TASK DESCRIPTION >>
What is needed is an exact copy of the lines from the one containing "Busy Box Hill Chinese Bbq Restaurant With" through the final line of the material below.

== MATERIAL TO PROCESS ==

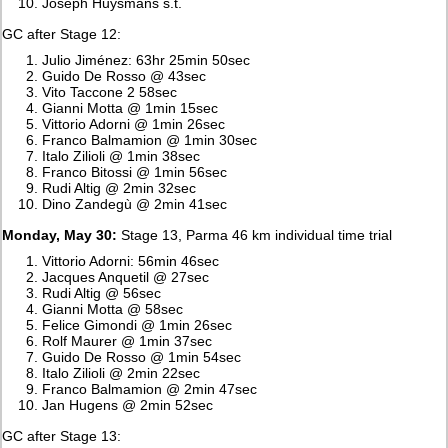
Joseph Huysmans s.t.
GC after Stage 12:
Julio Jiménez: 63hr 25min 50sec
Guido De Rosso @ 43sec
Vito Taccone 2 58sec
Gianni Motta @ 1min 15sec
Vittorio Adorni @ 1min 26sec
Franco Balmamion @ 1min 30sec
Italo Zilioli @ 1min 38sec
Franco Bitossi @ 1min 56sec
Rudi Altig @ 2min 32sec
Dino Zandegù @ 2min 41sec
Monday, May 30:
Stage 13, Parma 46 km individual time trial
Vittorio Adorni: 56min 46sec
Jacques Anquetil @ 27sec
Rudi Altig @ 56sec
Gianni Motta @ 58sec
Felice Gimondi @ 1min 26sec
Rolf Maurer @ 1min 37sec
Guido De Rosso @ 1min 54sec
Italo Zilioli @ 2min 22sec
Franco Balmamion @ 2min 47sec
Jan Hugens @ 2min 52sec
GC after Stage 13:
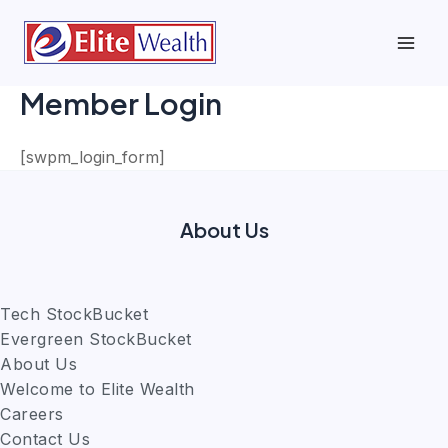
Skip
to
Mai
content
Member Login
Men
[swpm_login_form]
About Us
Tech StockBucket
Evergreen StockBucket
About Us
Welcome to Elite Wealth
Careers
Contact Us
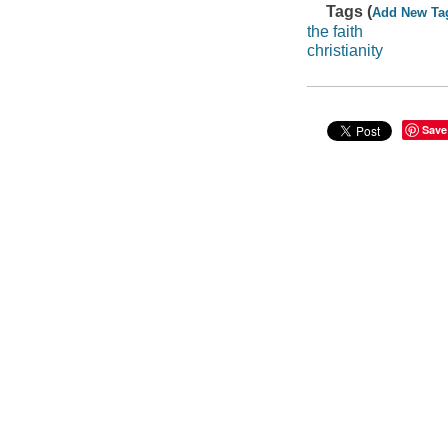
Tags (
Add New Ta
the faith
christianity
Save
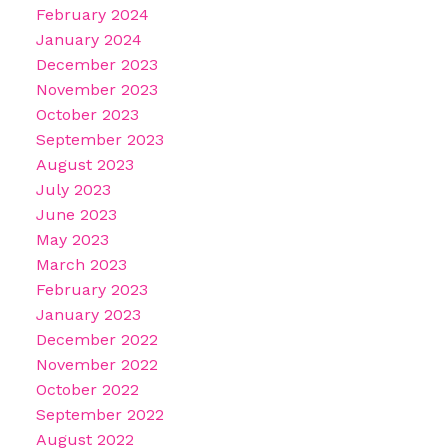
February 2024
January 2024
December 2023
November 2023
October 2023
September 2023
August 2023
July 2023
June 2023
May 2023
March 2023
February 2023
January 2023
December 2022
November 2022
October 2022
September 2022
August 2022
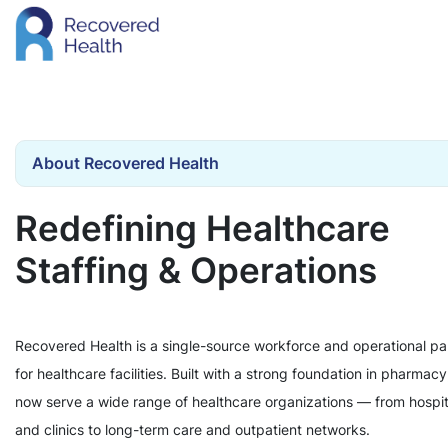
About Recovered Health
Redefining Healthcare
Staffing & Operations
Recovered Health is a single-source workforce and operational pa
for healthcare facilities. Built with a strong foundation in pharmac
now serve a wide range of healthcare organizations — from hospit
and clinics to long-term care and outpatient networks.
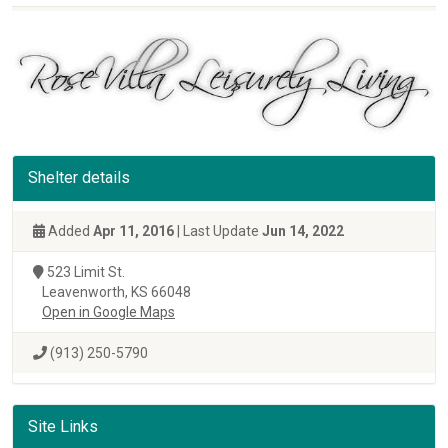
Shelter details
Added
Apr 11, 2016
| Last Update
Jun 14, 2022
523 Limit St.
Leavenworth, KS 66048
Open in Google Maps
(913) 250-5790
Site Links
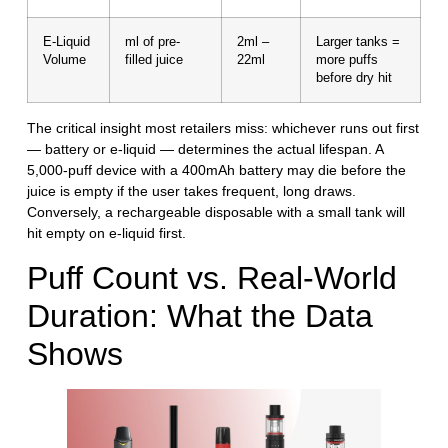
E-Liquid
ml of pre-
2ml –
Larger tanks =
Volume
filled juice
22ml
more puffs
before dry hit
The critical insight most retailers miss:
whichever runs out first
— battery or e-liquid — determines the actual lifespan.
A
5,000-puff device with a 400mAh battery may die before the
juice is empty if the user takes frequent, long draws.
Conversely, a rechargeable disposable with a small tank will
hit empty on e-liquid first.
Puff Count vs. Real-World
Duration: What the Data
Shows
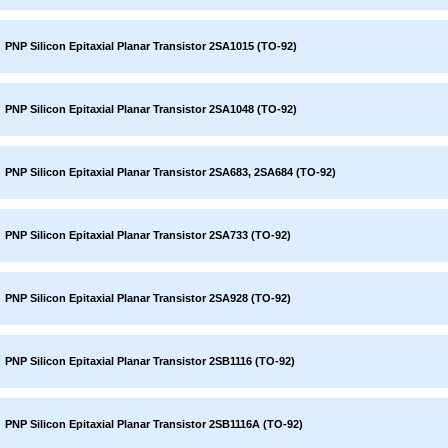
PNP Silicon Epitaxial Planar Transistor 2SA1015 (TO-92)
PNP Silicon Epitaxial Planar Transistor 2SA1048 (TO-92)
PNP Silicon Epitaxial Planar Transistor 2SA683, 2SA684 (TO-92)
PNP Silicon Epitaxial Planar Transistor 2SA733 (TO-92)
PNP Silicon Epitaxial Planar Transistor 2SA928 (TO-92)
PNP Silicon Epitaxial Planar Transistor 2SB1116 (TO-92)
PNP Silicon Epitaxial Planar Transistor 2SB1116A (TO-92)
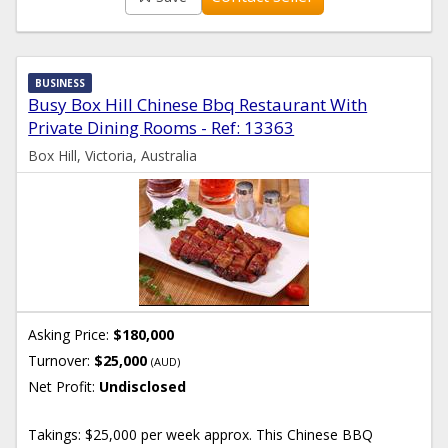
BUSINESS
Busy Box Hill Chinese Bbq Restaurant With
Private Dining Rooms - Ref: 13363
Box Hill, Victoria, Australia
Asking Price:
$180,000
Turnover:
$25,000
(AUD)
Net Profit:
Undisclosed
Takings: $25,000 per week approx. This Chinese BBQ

===

EXERCISE OUTPUT >>
Busy Box Hill Chinese Bbq Restaurant With
Private Dining Rooms - Ref: 13363
Box Hill, Victoria, Australia
Asking Price:
$180,000
Turnover:
$25,000
(AUD)
Net Profit:
Undisclosed
Takings: $25,000 per week approx. This Chinese BBQ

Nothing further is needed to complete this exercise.